Einer besonderen Betrachtung gegenüber den Sicherheitsbestimmungen des Straßenbaus benötigt die Erstellung eines Gleiskörpers im deutschen Schienenbau.
Der Aufbau einer solchen Schichtstruktur des Gleiskörpers einer allgemeinen Schienentrasse in Deutschland behandelt der folgende Artikel.
Die oberste Schicht , das sogenannte Gleis, ist etwas über 42 cm hoch und beinhaltet die Schiene, die Schienenbefestigung und die Schienenunterstützung. Dies wird gemeinhin als SO-Schicht betrachtet und dementsprechend in Planungen bezeichnet.
Das Gleis gehört zum Oberbau. Dieser beinhaltet neben dem eben erwähnten Gleis, der Schiene, der Schienenbefestigung und Unterstützung auch die Bettung. Bettung gehört zum Planum und dieses liegt unter Schotterplanum und unter dem Schotter-OK.
Man muss dazu sagen, dass die Planum-Schutzschicht nahezu Wasserfest ist. Sie besitzt etwa ähnliche Eigenschaften wie Asphalt.
Unter dem Planum schließt sich das Erdplanum an. Dies gehört zum Unterbau und dient dazu, dass das Regenwasser an diesem herunterläuft. So dient die nähere Wiese oder ein Bachlauf als Wasseraufnahme.
Im Erdplanum werden auch Schutzschichten untergebracht, da nicht ganz ausgeschlossen werden kann, dass Wasser in den Bahndamm eintritt. Um nun zu verhindern, dass dieses in den Erdkern des Damms läuft, helfen die Schutzschichten des Erdplenums im Unterbau.
Auf eine 2 m Böschung muss mindestens 3 m Böschungsbreite stattfinden.Dies gehört zu den steilsten Parametern. Meist werden sanftere Abfallwinkel gewählt.
Unter Einschnittschulter versteht man bei einem Bahndamm den Übergang zwischen Einschnittböschung und Hanggraben.
Letztere ist dazu nötig, oberes Wasser, wie durch Regen, etc. hervorgerufen vor Abfluss auf den Gleiskörper zu bewahren. Jedoch reicht oft dieser Graben nicht aus und es muss daher sichergestellt werden, dass die Schutzschichten des Bahnkörpers auch dieses zusätzliche Wasser ableiten können.
Unter dem Untergrundplanum liegt natürlich der Untergrund. Das gesamte Gebilde heißt Bahnkörper, bestehend aus Ober und Unterbau.
Die Gleisachsen
Auf einer normalen Strecke der deutschen Bahn liegen die Gleisachsen bei bis zu 200 km/h etwa 4 m auseinander.
Die Schwelle der Eisenbahn liegt im Standart bei 2,60 m. Dies bedeutet, dass die Schwelle jeweils links und rechts etwa 60 cm übersteht. Dies ermöglicht eine gute Streckenlastaufteilung auf das Planum.
Das Schotterbett auf dem Planum läuft noch 40cm neben dem Schwellenkopf zur Schotterkante aus. Dies ist ein Widerstand gegen die Querverschiebung der Schwellen.
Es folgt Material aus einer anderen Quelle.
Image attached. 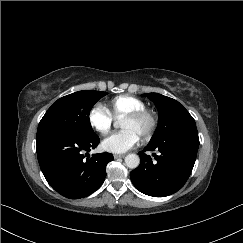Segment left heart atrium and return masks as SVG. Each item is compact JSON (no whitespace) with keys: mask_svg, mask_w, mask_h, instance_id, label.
<instances>
[{"mask_svg":"<svg viewBox=\"0 0 243 243\" xmlns=\"http://www.w3.org/2000/svg\"><path fill=\"white\" fill-rule=\"evenodd\" d=\"M139 137L132 130H122L109 134L104 138L102 147L111 153H124L132 149L138 142Z\"/></svg>","mask_w":243,"mask_h":243,"instance_id":"39dd6f15","label":"left heart atrium"}]
</instances>
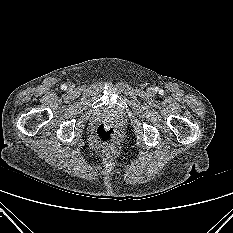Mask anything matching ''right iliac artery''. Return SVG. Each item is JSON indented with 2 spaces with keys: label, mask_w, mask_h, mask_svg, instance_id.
Instances as JSON below:
<instances>
[{
  "label": "right iliac artery",
  "mask_w": 233,
  "mask_h": 233,
  "mask_svg": "<svg viewBox=\"0 0 233 233\" xmlns=\"http://www.w3.org/2000/svg\"><path fill=\"white\" fill-rule=\"evenodd\" d=\"M66 88H67L66 85H62V86H61V89H62V90H65Z\"/></svg>",
  "instance_id": "right-iliac-artery-1"
}]
</instances>
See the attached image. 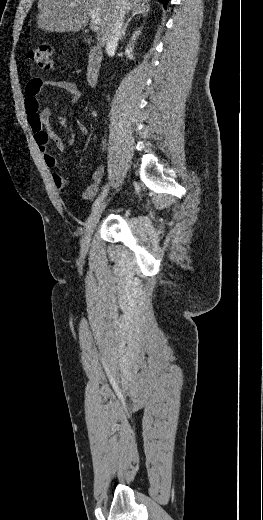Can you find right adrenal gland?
Segmentation results:
<instances>
[{
	"instance_id": "obj_1",
	"label": "right adrenal gland",
	"mask_w": 263,
	"mask_h": 520,
	"mask_svg": "<svg viewBox=\"0 0 263 520\" xmlns=\"http://www.w3.org/2000/svg\"><path fill=\"white\" fill-rule=\"evenodd\" d=\"M150 10V7H145L141 10H138V11H133L131 16L128 18V20L126 21L124 27H123V30H122V33H121V36H120V40H122L124 37H125V34H126V30H127V27L129 25V23L131 22V20L135 17V16H143V17H146L148 15V12Z\"/></svg>"
}]
</instances>
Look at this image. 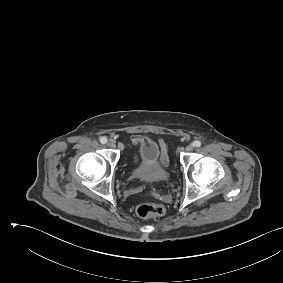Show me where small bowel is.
<instances>
[{"label":"small bowel","instance_id":"1","mask_svg":"<svg viewBox=\"0 0 283 283\" xmlns=\"http://www.w3.org/2000/svg\"><path fill=\"white\" fill-rule=\"evenodd\" d=\"M145 140H147V139L144 138V137H136L135 143L138 144V143L143 142ZM159 148H160L159 164L163 168L168 163V149H167L166 143L163 140L159 141Z\"/></svg>","mask_w":283,"mask_h":283}]
</instances>
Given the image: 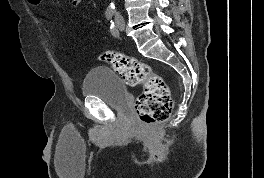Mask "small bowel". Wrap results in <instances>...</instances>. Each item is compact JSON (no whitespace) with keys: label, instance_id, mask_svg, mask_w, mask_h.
<instances>
[{"label":"small bowel","instance_id":"1","mask_svg":"<svg viewBox=\"0 0 264 178\" xmlns=\"http://www.w3.org/2000/svg\"><path fill=\"white\" fill-rule=\"evenodd\" d=\"M28 2L32 5H39V4H34V3L30 2V0H28ZM69 2L71 4V6H73L74 8H77L82 4L83 0H69Z\"/></svg>","mask_w":264,"mask_h":178}]
</instances>
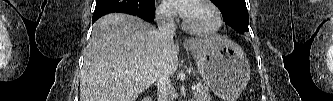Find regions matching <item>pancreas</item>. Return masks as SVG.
<instances>
[{
	"mask_svg": "<svg viewBox=\"0 0 333 101\" xmlns=\"http://www.w3.org/2000/svg\"><path fill=\"white\" fill-rule=\"evenodd\" d=\"M193 95L195 101H211V95L206 85H197Z\"/></svg>",
	"mask_w": 333,
	"mask_h": 101,
	"instance_id": "cf45deb5",
	"label": "pancreas"
}]
</instances>
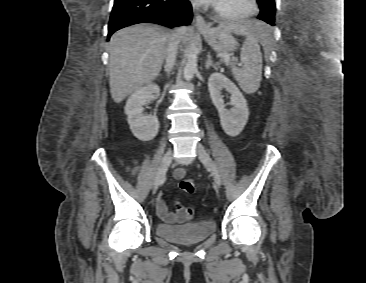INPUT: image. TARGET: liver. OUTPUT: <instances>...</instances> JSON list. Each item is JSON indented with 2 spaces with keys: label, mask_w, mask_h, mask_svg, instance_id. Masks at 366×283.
Listing matches in <instances>:
<instances>
[{
  "label": "liver",
  "mask_w": 366,
  "mask_h": 283,
  "mask_svg": "<svg viewBox=\"0 0 366 283\" xmlns=\"http://www.w3.org/2000/svg\"><path fill=\"white\" fill-rule=\"evenodd\" d=\"M219 27L241 36L265 35L264 31H268L249 22L221 23ZM186 31V28L181 31L183 40ZM172 33L160 25L141 23L113 34L109 42V85L116 103L158 76Z\"/></svg>",
  "instance_id": "obj_1"
}]
</instances>
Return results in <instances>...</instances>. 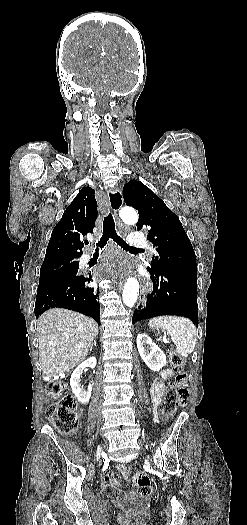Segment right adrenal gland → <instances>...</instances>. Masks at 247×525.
<instances>
[{
	"label": "right adrenal gland",
	"mask_w": 247,
	"mask_h": 525,
	"mask_svg": "<svg viewBox=\"0 0 247 525\" xmlns=\"http://www.w3.org/2000/svg\"><path fill=\"white\" fill-rule=\"evenodd\" d=\"M92 347H96V341H94V343H92V345L90 347V351H92Z\"/></svg>",
	"instance_id": "2a0ac1e0"
}]
</instances>
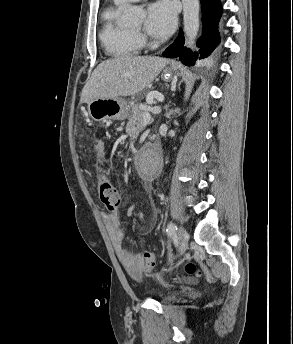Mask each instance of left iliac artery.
I'll return each mask as SVG.
<instances>
[{
  "label": "left iliac artery",
  "mask_w": 293,
  "mask_h": 344,
  "mask_svg": "<svg viewBox=\"0 0 293 344\" xmlns=\"http://www.w3.org/2000/svg\"><path fill=\"white\" fill-rule=\"evenodd\" d=\"M177 231V226L174 223H169L167 226V234L172 236Z\"/></svg>",
  "instance_id": "obj_1"
}]
</instances>
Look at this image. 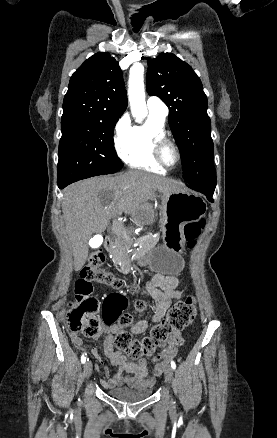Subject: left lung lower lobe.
I'll return each mask as SVG.
<instances>
[{
	"label": "left lung lower lobe",
	"mask_w": 277,
	"mask_h": 438,
	"mask_svg": "<svg viewBox=\"0 0 277 438\" xmlns=\"http://www.w3.org/2000/svg\"><path fill=\"white\" fill-rule=\"evenodd\" d=\"M188 187L195 190V191H198V192L205 194L207 199L209 201L213 202L212 195H213L215 189L208 188V187L189 186V185H188Z\"/></svg>",
	"instance_id": "obj_1"
}]
</instances>
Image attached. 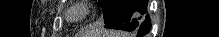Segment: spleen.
Returning a JSON list of instances; mask_svg holds the SVG:
<instances>
[{
	"mask_svg": "<svg viewBox=\"0 0 219 37\" xmlns=\"http://www.w3.org/2000/svg\"><path fill=\"white\" fill-rule=\"evenodd\" d=\"M128 34H125V33H119V32H111L109 33V35L107 37H129V36H126Z\"/></svg>",
	"mask_w": 219,
	"mask_h": 37,
	"instance_id": "3e777b00",
	"label": "spleen"
}]
</instances>
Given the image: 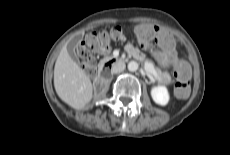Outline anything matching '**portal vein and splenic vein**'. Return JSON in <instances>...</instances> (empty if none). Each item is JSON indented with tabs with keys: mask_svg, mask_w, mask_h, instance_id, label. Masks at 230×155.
Listing matches in <instances>:
<instances>
[{
	"mask_svg": "<svg viewBox=\"0 0 230 155\" xmlns=\"http://www.w3.org/2000/svg\"><path fill=\"white\" fill-rule=\"evenodd\" d=\"M146 64H147V63H146ZM149 72H150L151 74H153V75H156V72H155L154 68H150V69H149Z\"/></svg>",
	"mask_w": 230,
	"mask_h": 155,
	"instance_id": "portal-vein-and-splenic-vein-1",
	"label": "portal vein and splenic vein"
}]
</instances>
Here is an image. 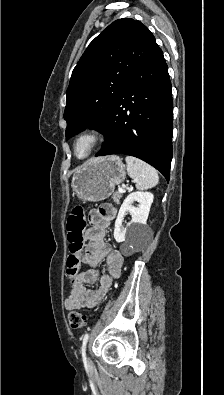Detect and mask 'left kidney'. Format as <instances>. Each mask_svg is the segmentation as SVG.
I'll list each match as a JSON object with an SVG mask.
<instances>
[{
	"label": "left kidney",
	"instance_id": "obj_1",
	"mask_svg": "<svg viewBox=\"0 0 224 395\" xmlns=\"http://www.w3.org/2000/svg\"><path fill=\"white\" fill-rule=\"evenodd\" d=\"M153 199L154 196L151 192L141 191L132 192L125 198L115 221L113 235L116 242H124L127 234L137 239L144 235L145 225ZM134 202H138L139 206L134 207L132 205ZM127 212L132 216V220L128 223L127 227H123L122 222Z\"/></svg>",
	"mask_w": 224,
	"mask_h": 395
}]
</instances>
Dies muss gewährleistet werden, um die Sicherheit zu gewährleisten. Zudem muss die Schotterdicke, auf dem die Schwelle liegt, mindestens 30 cm betragen. Dies nennt man Unterschotter.
Die Schotterböschung geht nicht direkt in die Dammböschung über. Dies ist ein Schutz gegen das abrollen von Schotter. Wenn dieser Absatz nicht vorhanden wäre, würde ein ausreichender Sicherheitsabstand für Bahnarbeiter nicht gewährleistet werden.
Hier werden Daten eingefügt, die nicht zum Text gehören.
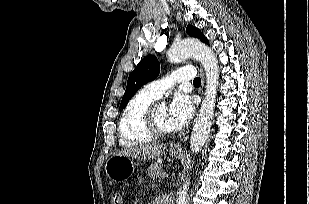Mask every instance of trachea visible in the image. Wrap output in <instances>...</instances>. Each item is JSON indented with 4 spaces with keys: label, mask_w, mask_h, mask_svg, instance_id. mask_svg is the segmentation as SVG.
Listing matches in <instances>:
<instances>
[{
    "label": "trachea",
    "mask_w": 309,
    "mask_h": 204,
    "mask_svg": "<svg viewBox=\"0 0 309 204\" xmlns=\"http://www.w3.org/2000/svg\"><path fill=\"white\" fill-rule=\"evenodd\" d=\"M194 84H201V78L197 77L193 81Z\"/></svg>",
    "instance_id": "1"
}]
</instances>
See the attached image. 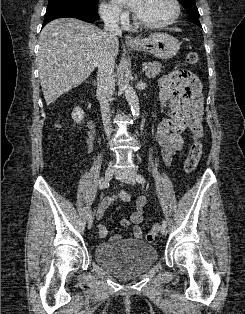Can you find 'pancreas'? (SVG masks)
Returning a JSON list of instances; mask_svg holds the SVG:
<instances>
[{
  "label": "pancreas",
  "instance_id": "1",
  "mask_svg": "<svg viewBox=\"0 0 245 314\" xmlns=\"http://www.w3.org/2000/svg\"><path fill=\"white\" fill-rule=\"evenodd\" d=\"M147 71H146V76L148 78H155L161 71L162 64L160 62H149L146 64Z\"/></svg>",
  "mask_w": 245,
  "mask_h": 314
}]
</instances>
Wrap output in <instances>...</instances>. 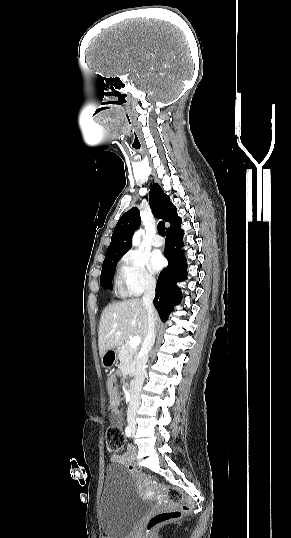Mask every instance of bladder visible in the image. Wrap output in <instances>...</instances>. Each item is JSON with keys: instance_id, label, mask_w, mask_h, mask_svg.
Instances as JSON below:
<instances>
[{"instance_id": "bladder-1", "label": "bladder", "mask_w": 291, "mask_h": 538, "mask_svg": "<svg viewBox=\"0 0 291 538\" xmlns=\"http://www.w3.org/2000/svg\"><path fill=\"white\" fill-rule=\"evenodd\" d=\"M152 508L138 495L136 483L123 465L106 467L99 504V525L105 538H126Z\"/></svg>"}]
</instances>
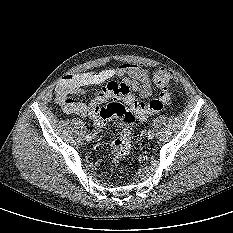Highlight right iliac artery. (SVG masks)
Masks as SVG:
<instances>
[{
    "label": "right iliac artery",
    "instance_id": "82829eb1",
    "mask_svg": "<svg viewBox=\"0 0 233 233\" xmlns=\"http://www.w3.org/2000/svg\"><path fill=\"white\" fill-rule=\"evenodd\" d=\"M86 139H87V141H90L91 140V136L89 134L86 135Z\"/></svg>",
    "mask_w": 233,
    "mask_h": 233
}]
</instances>
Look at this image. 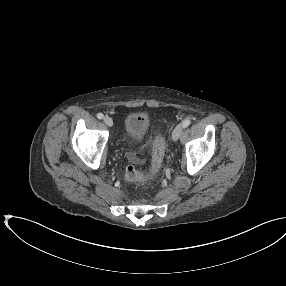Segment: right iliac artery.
Returning <instances> with one entry per match:
<instances>
[{"mask_svg": "<svg viewBox=\"0 0 286 286\" xmlns=\"http://www.w3.org/2000/svg\"><path fill=\"white\" fill-rule=\"evenodd\" d=\"M103 117H104V115H103L102 113H98V114H97V118H98V119H102Z\"/></svg>", "mask_w": 286, "mask_h": 286, "instance_id": "82829eb1", "label": "right iliac artery"}]
</instances>
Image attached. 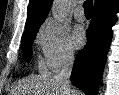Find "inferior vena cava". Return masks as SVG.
<instances>
[{
  "label": "inferior vena cava",
  "instance_id": "obj_1",
  "mask_svg": "<svg viewBox=\"0 0 119 95\" xmlns=\"http://www.w3.org/2000/svg\"><path fill=\"white\" fill-rule=\"evenodd\" d=\"M74 63V53L67 52L62 59V69L57 75V78L63 80L65 84L70 87V76L72 72V67Z\"/></svg>",
  "mask_w": 119,
  "mask_h": 95
}]
</instances>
Der Gefahrenbereich im Gleisraum liegt zudem bei 2,50m links und rechts neben der Gleisachse.
Damit ergibt sich bei einem Doppelgleis auf der Geraden eine Ausdehnung bei etwa 10 bis 12 Meter.
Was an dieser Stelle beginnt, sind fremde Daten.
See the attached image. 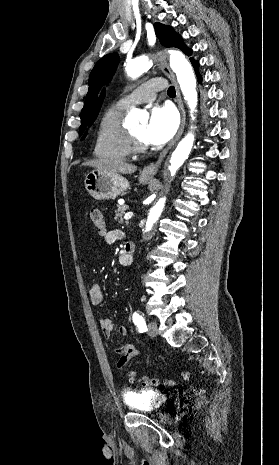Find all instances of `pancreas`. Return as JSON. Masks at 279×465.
<instances>
[{
  "instance_id": "1",
  "label": "pancreas",
  "mask_w": 279,
  "mask_h": 465,
  "mask_svg": "<svg viewBox=\"0 0 279 465\" xmlns=\"http://www.w3.org/2000/svg\"><path fill=\"white\" fill-rule=\"evenodd\" d=\"M117 210L115 211V219L118 220L119 223H123V214L128 209L126 205H118Z\"/></svg>"
}]
</instances>
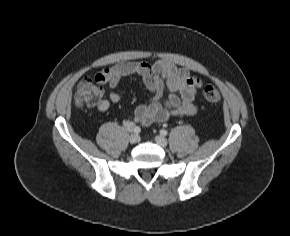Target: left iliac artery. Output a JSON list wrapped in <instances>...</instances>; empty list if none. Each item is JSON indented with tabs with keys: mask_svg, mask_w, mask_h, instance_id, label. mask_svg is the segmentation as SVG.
<instances>
[{
	"mask_svg": "<svg viewBox=\"0 0 290 236\" xmlns=\"http://www.w3.org/2000/svg\"><path fill=\"white\" fill-rule=\"evenodd\" d=\"M160 134L163 136H166L168 134V132H167V130L162 129V130H160Z\"/></svg>",
	"mask_w": 290,
	"mask_h": 236,
	"instance_id": "left-iliac-artery-1",
	"label": "left iliac artery"
}]
</instances>
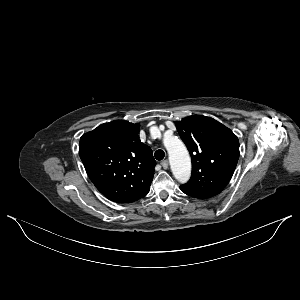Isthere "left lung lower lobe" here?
<instances>
[{"label":"left lung lower lobe","instance_id":"0a47b994","mask_svg":"<svg viewBox=\"0 0 300 300\" xmlns=\"http://www.w3.org/2000/svg\"><path fill=\"white\" fill-rule=\"evenodd\" d=\"M180 189H181V191H182L183 193H185V194H187V195H189V196H192V197H195V198H199V199H206V198L203 197V196L196 195V194H193V193H191V192L185 190V189L182 188L181 186H180Z\"/></svg>","mask_w":300,"mask_h":300}]
</instances>
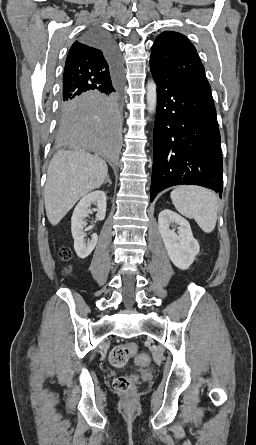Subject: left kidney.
I'll list each match as a JSON object with an SVG mask.
<instances>
[{"instance_id": "obj_1", "label": "left kidney", "mask_w": 256, "mask_h": 445, "mask_svg": "<svg viewBox=\"0 0 256 445\" xmlns=\"http://www.w3.org/2000/svg\"><path fill=\"white\" fill-rule=\"evenodd\" d=\"M175 224L178 225L177 233L175 229H170ZM158 229L172 263L181 270L188 269L200 251L189 222L177 213L165 209L159 213Z\"/></svg>"}]
</instances>
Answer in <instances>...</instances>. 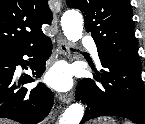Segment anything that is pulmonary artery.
I'll list each match as a JSON object with an SVG mask.
<instances>
[{
  "label": "pulmonary artery",
  "instance_id": "1",
  "mask_svg": "<svg viewBox=\"0 0 145 124\" xmlns=\"http://www.w3.org/2000/svg\"><path fill=\"white\" fill-rule=\"evenodd\" d=\"M82 45L89 49L93 57L96 59V61L99 63V56L97 47L94 43L91 42V39L89 36H85L82 41Z\"/></svg>",
  "mask_w": 145,
  "mask_h": 124
}]
</instances>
Im Bogen einer zweigleisigen Strecke
Die Überhöhung der Schwellen werden zum Bogeninneren geneigt.Diese Erhöhung wird durch ein anderes Schotterprofil als der geraden, gewährleistet. Zudem gibt es immer in der Kurve eine überhöhte Schiene. Dies ergibt im Querschnitt betrachtet ein sogenanntes Säge-Zahn-Profil.
Die Schotterreinigung
Im regelmäßigen Abstand wird der Schotter des Gleisbettes gesäubert, da sich dieser, ähnlich wie ein Filter mit Dreck und Schmutz fest setzt. Dabei wird eine Räumkette um das Gleis gewickelt und der Schotter aufgerüttelt.